Exercise aim.
Retype all of the listing exactly, passing over any picture you find.

Provided data.
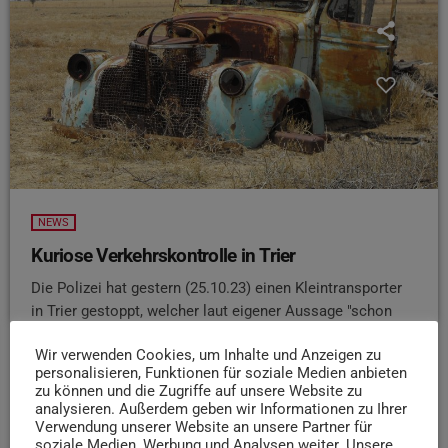
NEWS
Kuriose Verkehrskontrolle in Trier
Die Polizei hat gestern (25.10.23) einen Kleintransporter
in Trier gestoppt, welcher laut eigener Aussage "schon
auf den ersten Blick geradezu schrottreif aussah“. Im
Wir verwenden Cookies, um Inhalte und Anzeigen zu
Rahmen der Kontrolle stellte sich allerdings heraus, dass
personalisieren, Funktionen für soziale Medien anbieten
das Auto offenbar erst vor kurzer Zeit die
zu können und die Zugriffe auf unsere Website zu
Hauptuntersuchung bestanden hatte. Der Fahrer zeigte
analysieren. Außerdem geben wir Informationen zu Ihrer
den Beamten einen frischen Prüfbericht, die neue Plakette
Verwendung unserer Website an unsere Partner für
soziale Medien, Werbung und Analysen weiter. Unsere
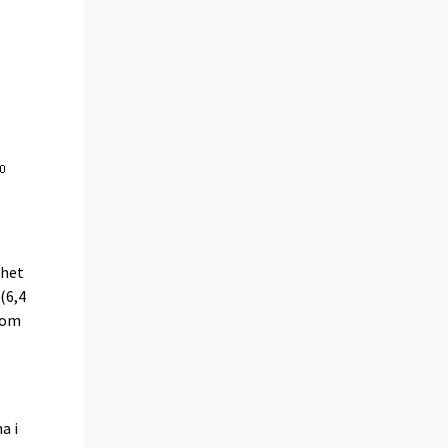
mhet
(6,4
nom
a i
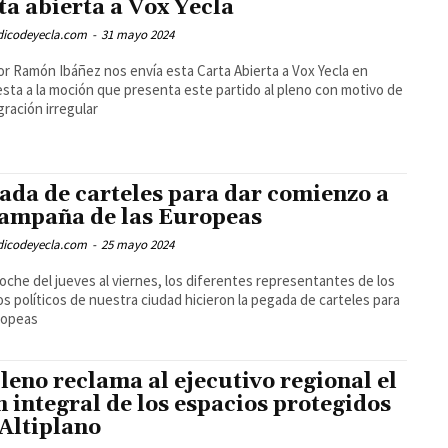
ta abierta a Vox Yecla
odicodeyecla.com
-
31 mayo 2024
tor Ramón Ibáñez nos envía esta Carta Abierta a Vox Yecla en
sta a la moción que presenta este partido al pleno con motivo de
gración irregular
ada de carteles para dar comienzo a
campaña de las Europeas
odicodeyecla.com
-
25 mayo 2024
noche del jueves al viernes, los diferentes representantes de los
os políticos de nuestra ciudad hicieron la pegada de carteles para
ropeas
pleno reclama al ejecutivo regional el
n integral de los espacios protegidos
 Altiplano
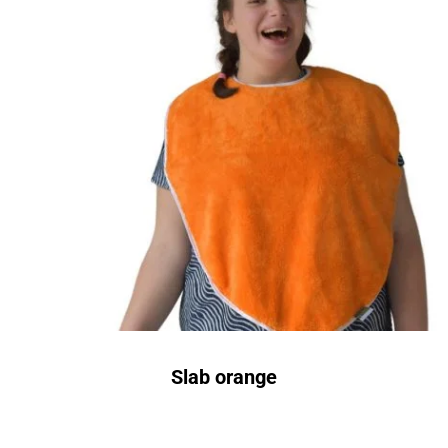
Slab orange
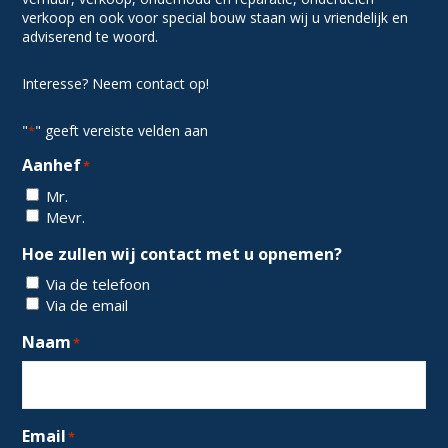
verkoop en ook voor special bouw staan wij u vriendelijk en
adviserend te woord.
Interesse? Neem contact op!
"
" geeft vereiste velden aan
*
Aanhef
*
Mr.
Mevr.
Hoe zullen wij contact met u opnemen?
Via de telefoon
Via de email
Naam
*
Email
*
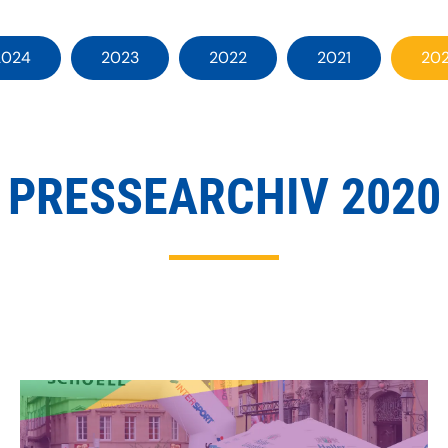
2024
2023
2022
2021
20
PRESSEARCHIV 2020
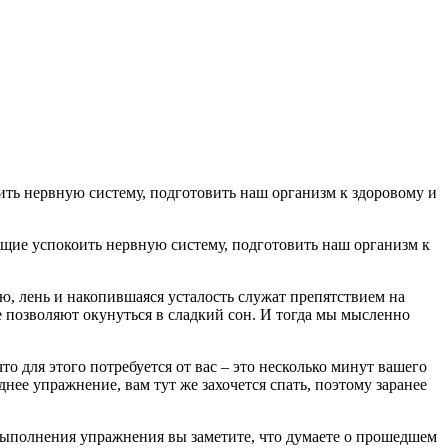
ющие успокоить нервную систему, подготовить наш организм к
ю, лень и накопившаяся усталость служат препятствием на
е позволяют окунуться в сладкий сон. И тогда мы мысленно
о для этого потребуется от вас – это несколько минут вашего
днее упражнение, вам тут же захочется спать, поэтому заранее
 выполнения упражнения вы заметите, что думаете о прошедшем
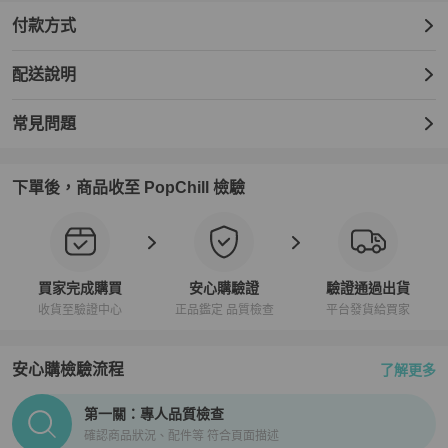
付款方式
配送說明
常見問題
下單後，商品收至 PopChill 檢驗
買家完成購買
安心購驗證
驗證通過出貨
收貨至驗證中心
正品鑑定 品質檢查
平台發貨給買家
安心購檢驗流程
了解更多
PopChill拍拍圈正品驗證、安心購檢驗流程介紹
第一關：專人品質檢查
確認商品狀況、配件等 符合頁面描述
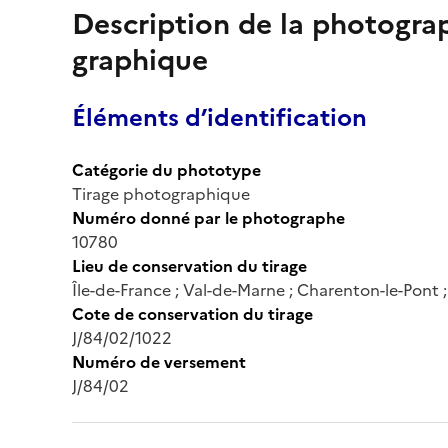
Description de la photogr
graphique
Éléments d’identification
Catégorie du phototype
Tirage photographique
Numéro donné par le photographe
10780
Lieu de conservation du tirage
Île-de-France ; Val-de-Marne ; Charenton-le-Pont
Cote de conservation du tirage
J/84/02/1022
Numéro de versement
J/84/02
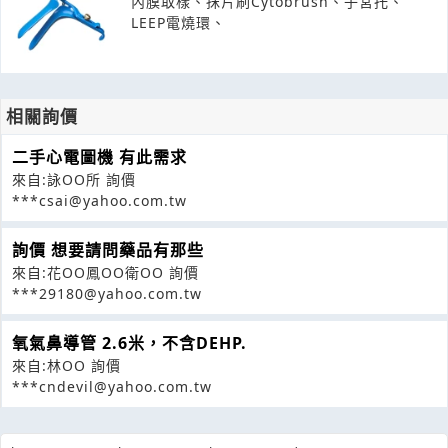
內膜取樣、抹片刷Cytobrush、子宮托、
LEEP電燒環、
相關詢價
二手心電圖機 有此需求
來自:詠OO所 詢價
***csai@yahoo.com.tw
詢價 想要請問藥品有那些
來自:花OO鳳OO衛OO 詢價
***29180@yahoo.com.tw
氧氣鼻導管 2.6米，不含DEHP.
來自:林OO 詢價
***cndevil@yahoo.com.tw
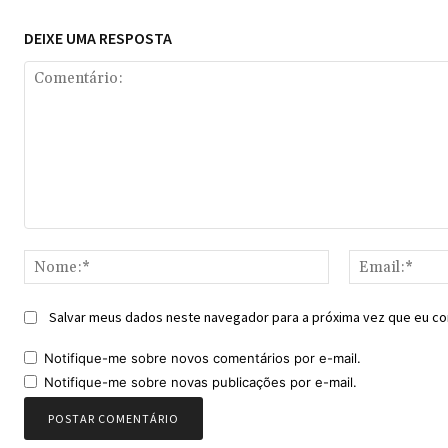
DEIXE UMA RESPOSTA
Comentário:
Nome:*
Salvar meus dados neste navegador para a próxima vez que eu co
Notifique-me sobre novos comentários por e-mail.
Notifique-me sobre novas publicações por e-mail.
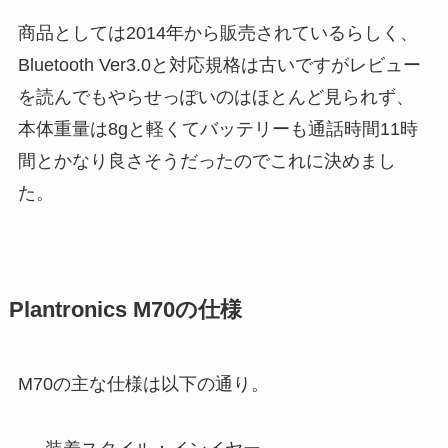
商品としては2014年から販売されているらしく、
Bluetooth Ver3.0と対応規格は古いですがレビュー
を読んでもやらせっぽいのはほとんど見られず、
本体重量は8gと軽くてバッテリーも通話時間11時
間とかなり良さそうだったのでこれに決めまし
た。
Plantronics M70の仕様
M70の主な仕様は以下の通り。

Response area.
NEWS
Kuriose Verkehrskontrolle in Trier
Die Polizei hat gestern (25.10.23) einen Kleintransporter
in Trier gestoppt, welcher laut eigener Aussage "schon
auf den ersten Blick geradezu schrottreif aussah“. Im
Wir verwenden Cookies, um Inhalte und Anzeigen zu
Rahmen der Kontrolle stellte sich allerdings heraus, dass
personalisieren, Funktionen für soziale Medien anbieten
das Auto offenbar erst vor kurzer Zeit die
zu können und die Zugriffe auf unsere Website zu
Hauptuntersuchung bestanden hatte. Der Fahrer zeigte
analysieren. Außerdem geben wir Informationen zu Ihrer
den Beamten einen frischen Prüfbericht, die neue Plakette
Verwendung unserer Website an unsere Partner für
soziale Medien, Werbung und Analysen weiter. Unsere
mhet
(6,4
nom
a i
ta abierta a Vox Yecla
odicodeyecla.com
-
31 mayo 2024
tor Ramón Ibáñez nos envía esta Carta Abierta a Vox Yecla en
sta a la moción que presenta este partido al pleno con motivo de
gración irregular
ada de carteles para dar comienzo a
campaña de las Europeas
odicodeyecla.com
-
25 mayo 2024
noche del jueves al viernes, los diferentes representantes de los
os políticos de nuestra ciudad hicieron la pegada de carteles para
ropeas
pleno reclama al ejecutivo regional el
n integral de los espacios protegidos
 Altiplano
Slab orange
verkoop en ook voor special bouw staan wij u vriendelijk en
adviserend te woord.
Interesse? Neem contact op!
"
" geeft vereiste velden aan
*
Aanhef
*
Mr.
Mevr.
Hoe zullen wij contact met u opnemen?
Via de telefoon
Via de email
Naam
*
Email
*
2024
2023
2022
2021
20
PRESSEARCHIV 2020
ющие успокоить нервную систему, подготовить наш организм к
ю, лень и накопившаяся усталость служат препятствием на
е позволяют окунуться в сладкий сон. И тогда мы мысленно
о для этого потребуется от вас – это несколько минут вашего
днее упражнение, вам тут же захочется спать, поэтому заранее
 выполнения упражнения вы заметите, что думаете о прошедшем
付款方式
配送說明
常見問題
下單後，商品收至 PopChill 檢驗
買家完成購買
安心購驗證
驗證通過出貨
收貨至驗證中心
正品鑑定 品質檢查
平台發貨給買家
安心購檢驗流程
了解更多
PopChill拍拍圈正品驗證、安心購檢驗流程介紹
第一關：專人品質檢查
確認商品狀況、配件等 符合頁面描述
Description de la photogr
graphique
Éléments d’identification
Catégorie du phototype
Tirage photographique
Numéro donné par le photographe
10780
Lieu de conservation du tirage
Île-de-France ; Val-de-Marne ; Charenton-le-Pont
Cote de conservation du tirage
J/84/02/1022
Numéro de versement
J/84/02
內膜取樣、抹片刷Cytobrush、子宮托、
LEEP電燒環、
相關詢價
二手心電圖機 有此需求
來自:詠OO所 詢價
***csai@yahoo.com.tw
詢價 想要請問藥品有那些
來自:花OO鳳OO衛OO 詢價
***29180@yahoo.com.tw
氧氣鼻導管 2.6米，不含DEHP.
來自:林OO 詢價
***cndevil@yahoo.com.tw
DEIXE UMA RESPOSTA
Comentário:
Nome:*
Salvar meus dados neste navegador para a próxima vez que eu co
Notifique-me sobre novos comentários por e-mail.
Notifique-me sobre novas publicações por e-mail.
商品としては2014年から販売されているらしく、
Bluetooth Ver3.0と対応規格は古いですがレビュー
を読んでもやらせっぽいのはほとんど見られず、
本体重量は8gと軽くてバッテリーも通話時間11時
間とかなり良さそうだったのでこれに決めまし
た。
Plantronics M70の仕様
M70の主な仕様は以下の通り。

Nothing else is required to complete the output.